Well, Etsy has been making a lot of changes in the last two months, and I've become almost invisible.
My profit, after expenses, last month was $45.00 and so far it's $22.00 this month. Le sigh. Now, they're creating some ad system where you buy ad space on the site. This new system charges you a certain amount of money for the keywords you use. The more you spend on keywords, the better your chances are of showing up on the first page of the search within the site. That's how I understand it, anyway. I think I'm going to wait and see how others respond to it first, but I'm very skeptical.
I'm officially not counting on Etsy for any of my income. It makes me sad to say that, but the last 2 years have been so frustrating for me. I put so much work into my shop. I spent so much time and effort trying to get traffic there, and the last two years have just been so disheartening. The last two months have been even more disheartening. It's gotten to the point where I've questioned myself as an artist and it's made me kinda depressed.
So, I decided that I don't need that in my life. Nope. Not one bit. I've been working really hard this week at trying to get my work in stores around town. E-mailing those who have done orders with me in the past and creating new postcards for shops. I'm getting my wholesale sheet updated through Trunkt and trying to get more work up on Big Cartel, although, I'm not sure online sales are really where it's at...
I'm so determined to make this work, and I'm crossing my fingers, and toes, that it does :)
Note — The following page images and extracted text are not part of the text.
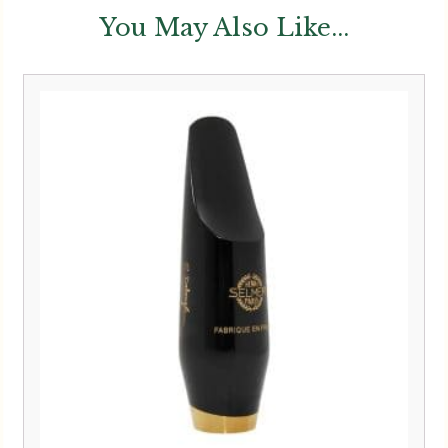
You May Also Like...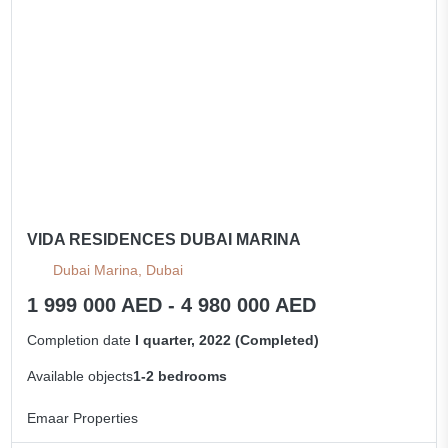
VIDA RESIDENCES DUBAI MARINA
Dubai Marina, Dubai
1 999 000 AED - 4 980 000 AED
Completion date
I quarter, 2022 (Completed)
Available objects
1-2 bedrooms
Emaar Properties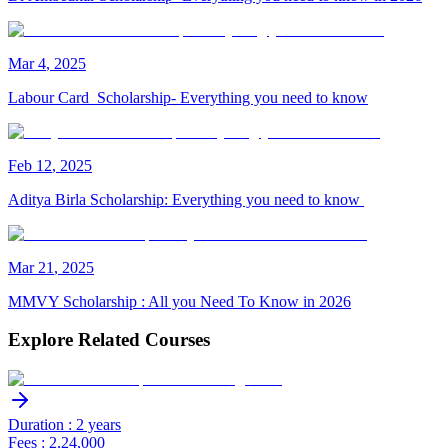
Mar
4
,
2025
Labour Card Scholarship- Everything you need to know
Feb
12
,
2025
Aditya Birla Scholarship: Everything you need to know
Mar
21
,
2025
MMVY Scholarship : All you Need To Know in 2026
Explore Related Courses
Duration : 2 years
Fees : 2,24,000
I won't be closing my Etsy shop. In fact, I'm still adding new things to it weekly. I just won't be totally relying on it for funds. Whatever I make with it will be "fun money", whatever that means. Maybe treats for Chloe? Maybe new socks for me? Maybe cake and coffee? Who knows. all I know is that I what I need right now is not to worry about something that I obviously have no control over no matter how much work and effort I put into it! I feel good about this.